▸ **REQUIRED ACTION**:
Your output must be a faithful copy of the listing underneath.

▸ **PROVIDED RECORDS**:
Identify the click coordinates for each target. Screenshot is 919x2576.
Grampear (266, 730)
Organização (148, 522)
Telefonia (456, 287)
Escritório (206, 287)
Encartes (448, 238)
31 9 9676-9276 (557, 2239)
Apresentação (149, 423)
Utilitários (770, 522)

▸ **RESPONSE TO THIS TASK**:
Identify the click coordinates for each target. Screenshot is 919x2576.
Grampear (266, 730)
Organização (148, 522)
Telefonia (456, 287)
Escritório (206, 287)
Encartes (448, 238)
31 9 9676-9276 (557, 2239)
Apresentação (149, 423)
Utilitários (770, 522)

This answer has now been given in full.